University of Nijmegen, Department of Language and Speech, P.O. Box 9103, 6500 HD Nijmegen, The Netherlands
J. Acoust. Soc. Am. 98, 763-767 (1995)
(Received 12 December 1995; accepted for publication 7 May 1996)
In the subject paper [Alku and Vilkman, J. Acoust. Soc. Am. 98, 763-767
(1995); hence AV],AV describe the results of their research on the effect
of bandwidth on estimated voice source parameters. They found that reducing
the bandwidth (by low-pass filtering the glottal flow signals) leads to
a distortion of the estimated parameters. Although I do agree that low-pass
filtering influences the estimate of the voice source parameters, I do not
agree with some of their conclusions, explanations, and recommendations.
Furthermore, the method they used does not seem to be optimal for the purpose
of their research. These matters are discussed in this Letter.
PACS numbers: 43.70.Aj [AL]
In their paper, Alku and Vilkman (1995) study the effect of the bandwidth
of the glottal flow signals on estimated voice source parameters. In order
to study this effect, AV made some choices regarding the research method.

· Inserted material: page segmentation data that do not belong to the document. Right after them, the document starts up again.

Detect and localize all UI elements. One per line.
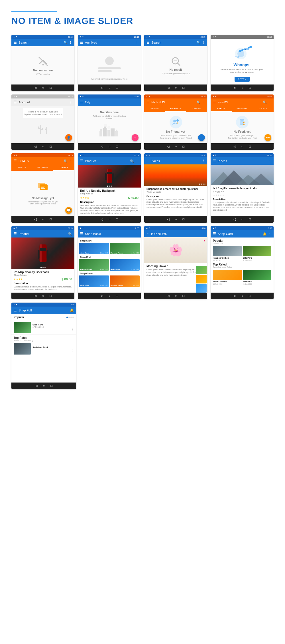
back-icon[interactable]: ◁ (233, 86, 236, 90)
tab-chats[interactable]: CHATS (53, 165, 74, 171)
recents-icon[interactable]: □ (50, 294, 52, 298)
search-icon[interactable]: 🔍 (196, 100, 200, 104)
home-icon[interactable]: ○ (109, 294, 111, 298)
back-icon[interactable]: ◁ (101, 145, 103, 148)
recents-icon[interactable]: □ (183, 218, 185, 221)
snap-full-item-park[interactable]: Side Park 17 Feb 2015 ⋮ (11, 321, 76, 335)
back-icon[interactable]: ◁ (233, 145, 236, 148)
home-icon[interactable]: ○ (43, 384, 45, 388)
more-icon[interactable]: ⋮ (268, 232, 271, 236)
home-icon[interactable]: ○ (175, 218, 177, 221)
back-icon[interactable]: ◁ (101, 218, 103, 221)
back-arrow-icon[interactable]: ← (146, 160, 149, 162)
snap-cell-2[interactable]: Morning Flower 12 Mar 2015 (110, 243, 140, 254)
more-icon[interactable]: ⋮ (135, 232, 139, 236)
home-icon[interactable]: ○ (42, 294, 44, 298)
search-icon[interactable]: 🔍 (64, 159, 68, 163)
recents-icon[interactable]: □ (116, 294, 118, 298)
search-icon[interactable]: 🔍 (130, 159, 134, 163)
more-icon[interactable]: ⋮ (202, 100, 205, 104)
recents-icon[interactable]: □ (249, 218, 251, 221)
back-icon[interactable]: ◁ (167, 86, 169, 90)
back-icon[interactable]: ◁ (167, 218, 169, 221)
snap-cell-3[interactable]: Morning Flower 12 Mar 2015 (79, 259, 109, 271)
home-icon[interactable]: ○ (175, 86, 177, 90)
home-icon[interactable]: ○ (42, 218, 44, 221)
back-icon[interactable]: ◁ (167, 145, 169, 148)
back-icon[interactable]: ◁ (233, 218, 236, 221)
snap-card-item-park[interactable]: Side Park 01 Jan 2016 (243, 246, 272, 261)
retry-button[interactable]: RETRY (235, 77, 250, 82)
recents-icon[interactable]: □ (50, 145, 52, 148)
recents-icon[interactable]: □ (249, 86, 251, 90)
back-icon[interactable]: ◁ (34, 218, 36, 221)
bell-icon[interactable]: 🔔 (263, 232, 267, 236)
tab-feeds[interactable]: FEEDS (11, 165, 32, 171)
search-icon[interactable]: 🔍 (68, 232, 72, 236)
back-icon[interactable]: ◁ (167, 294, 169, 298)
search-icon[interactable]: 🔍 (196, 41, 200, 45)
back-icon[interactable]: ◁ (101, 294, 103, 298)
home-icon[interactable]: ○ (109, 145, 111, 148)
snap-full-item-desk[interactable]: Architect Desk ⋮ (11, 342, 76, 356)
search-icon[interactable]: 🔍 (263, 100, 267, 104)
heart-icon[interactable]: ♥ (203, 238, 205, 242)
recents-icon[interactable]: □ (116, 145, 118, 148)
more-icon[interactable]: ⋮ (69, 41, 72, 45)
back-icon[interactable]: ◁ (34, 145, 36, 148)
home-icon[interactable]: ○ (241, 218, 243, 221)
recents-icon[interactable]: □ (116, 86, 118, 90)
more-icon[interactable]: ⋮ (202, 159, 205, 163)
tab-chats[interactable]: CHATS (253, 106, 274, 112)
snap-card-item-clothes[interactable]: Hanging Clothes 05 Jan 2015 (213, 246, 242, 261)
home-icon[interactable]: ○ (175, 145, 177, 148)
tab-friends[interactable]: FRIENDS (32, 165, 54, 171)
more-icon[interactable]: ⋮ (69, 159, 72, 163)
person-icon[interactable]: 👤 (201, 232, 205, 236)
snap-cell-1[interactable]: Night Skies 11 Mar 2015 (79, 243, 109, 254)
recents-icon[interactable]: □ (183, 86, 185, 90)
home-icon[interactable]: ○ (175, 294, 177, 298)
recents-icon[interactable]: □ (249, 145, 251, 148)
recents-icon[interactable]: □ (183, 294, 185, 298)
recents-icon[interactable]: □ (183, 145, 185, 148)
snap-cell-6[interactable]: Morning Flower 12 Mar 2015 (110, 275, 140, 287)
recents-icon[interactable]: □ (249, 294, 251, 298)
home-icon[interactable]: ○ (42, 145, 44, 148)
recents-icon[interactable]: □ (50, 86, 52, 90)
home-icon[interactable]: ○ (241, 294, 243, 298)
recents-icon[interactable]: □ (116, 218, 118, 221)
more-icon[interactable]: ⋮ (268, 100, 271, 104)
tab-friends[interactable]: FRIENDS (165, 106, 186, 112)
more-icon[interactable]: ⋮ (268, 159, 271, 163)
back-icon[interactable]: ◁ (101, 86, 103, 90)
add-city-fab[interactable]: + (132, 134, 139, 141)
tab-chats[interactable]: CHATS (186, 106, 207, 112)
search-icon[interactable]: 🔍 (64, 41, 68, 45)
new-chat-fab[interactable]: 💬 (65, 207, 72, 214)
add-feed-fab[interactable]: ✏ (264, 134, 271, 141)
home-icon[interactable]: ○ (109, 218, 111, 221)
more-icon[interactable]: ⋮ (71, 328, 74, 331)
back-icon[interactable]: ◁ (35, 384, 37, 388)
back-icon[interactable]: ◁ (34, 86, 36, 90)
home-icon[interactable]: ○ (42, 86, 44, 90)
home-icon[interactable]: ○ (241, 86, 243, 90)
more-icon[interactable]: ⋮ (135, 159, 139, 163)
snap-cell-5[interactable]: Night Skies 11 Mar 2015 (79, 275, 109, 287)
recents-icon[interactable]: □ (50, 218, 52, 221)
back-icon[interactable]: ◁ (233, 294, 236, 298)
more-icon[interactable]: ⋮ (135, 41, 139, 45)
recents-icon[interactable]: □ (51, 384, 53, 388)
tab-friends[interactable]: FRIENDS (232, 106, 253, 112)
bell-icon[interactable]: 🔔 (70, 308, 74, 312)
home-icon[interactable]: ○ (109, 86, 111, 90)
tab-feeds[interactable]: FEEDS (144, 106, 165, 112)
add-friend-fab[interactable]: 👤 (198, 134, 205, 141)
more-icon[interactable]: ⋮ (69, 100, 72, 104)
more-icon[interactable]: ⋮ (71, 349, 74, 352)
add-account-fab[interactable]: 👤 (65, 134, 72, 141)
more-icon[interactable]: ⋮ (135, 100, 139, 104)
snap-card-item-park2[interactable]: Side Park 01 Jan 2016 (243, 270, 272, 285)
more-icon[interactable]: ⋮ (202, 41, 205, 45)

Because these choices are important for the final results, I will discuss
their choices of voice source parameters, the method to estimate these voice
source parameters, the low-pass filter used to reduce the signal's bandwidth
(in Sec. I), and the evaluation method (in Sec. II). I will argue that their
choices are not always optimal and that there are alternatives which probably
have fewer of the drawbacks mentioned in Secs. I and II. Furthermore, in
Sec. III it is argued that studies in which the acoustic signal is measured
by means of a microphone only, should be treated separately from studies
in which oral airflow is measured by means of a Rothenberg mask (Rothenberg,
1973). To make it easier for the reader to compare my comments with the
article by AV, I will utilize the terms used by AV as much as possible in
I. DATA ANALYSIS
A. Voice source parameters
I will start this section by giving a short description of the method used
by AV to estimate voice source parameters. First, the inverse filter signals
Ug (estimate of the glottal flow) and dUg (derivative of Ug) are calculated.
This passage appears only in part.